Required action - Print the records exactly as written, and let no picture into the answer.

:: Entries shown

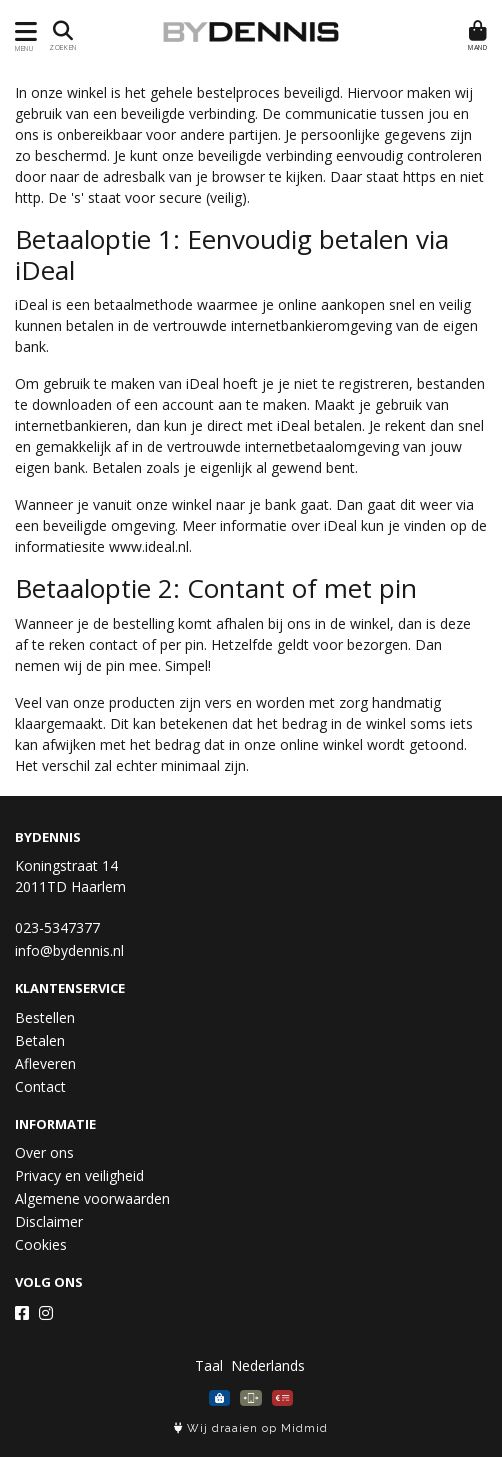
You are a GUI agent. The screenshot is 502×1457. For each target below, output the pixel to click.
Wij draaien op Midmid (251, 1428)
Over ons (44, 1152)
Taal (209, 1365)
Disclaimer (49, 1221)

::::

Solution for this exercise -
You are a GUI agent. The screenshot is 502×1457. For each target below, output the pixel to click.
Wij draaien op Midmid (251, 1428)
Over ons (44, 1152)
Taal (209, 1365)
Disclaimer (49, 1221)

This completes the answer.